There are three snow leopard subspecies that share traits but appear in different regions. They are:

  • P. u. uncia, Western group,(Tian Shan, Pamir, transHimalya region)
  • P. u. irbis, Northern group, (Altai region)
  • P. u. uncioides, Central group, (Himalya and Tibetan Plateau region)


Alert Snow Leopard looking for prey.

Snow leopards have longer tails than other big cats.

©Jim Cumming/

The appearance of the snow leopard is striking. Its thick fur is gray or shades of white or cream, adorned with rosettes and spots. The rosettes, which are spots that surround other spots, are on the animal’s sides, back, and tail, while single spots are found on its neck and head. It has green or gray eyes and a small head in relation to the body.

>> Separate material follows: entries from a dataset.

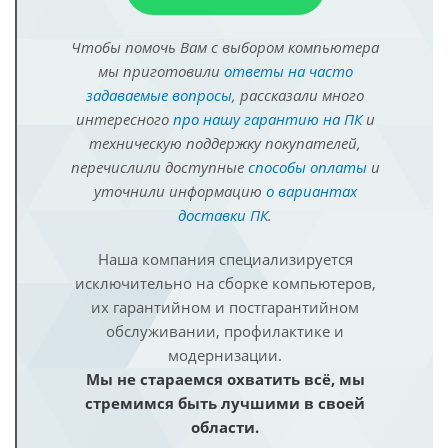
Чтобы помочь Вам с выбором компьютера
мы приготовили
ответы на часто
задаваемые вопросы
, рассказали много
интересного
про нашу гарантию на ПК
и
техническую поддержку покупателей,
перечислили доступные
способы оплаты
и
уточнили информацию
о вариантах
доставки ПК
.
Наша компания специализируется
исключительно на сборке компьютеров,
их гарантийном и постгарантийном
обслуживании, профилактике и
модернизации.
Мы не стараемся охватить всё, мы
стремимся быть лучшими в своей
области.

Other facts about the snow leopard: Its nasal cavities are larger than those of other big cats to allow it to take in more air and make the inhaled air warm and humid. The tail can be nearly as long as the animal’s body. It is not only unusually long but thick, for it is used to store fat. When the animal sleeps, it often drapes its tail over its face for warmth.


Even though its name is “leopard” the snow leopard is closely related to the tiger and forms a sister group with the animal. These sister animals diverged from other cats around 4.62 to 1.82 million years ago – originating in northern Central Asia.

The snow leopard and the tiger diverged between 3.7 and 2.7 million years ago. Both animals have evolved to suit their habitats with snow leopards developing extra thick, light-colored fur, big snowshoe feet, and a long bushy tail for life in cold mountain climates.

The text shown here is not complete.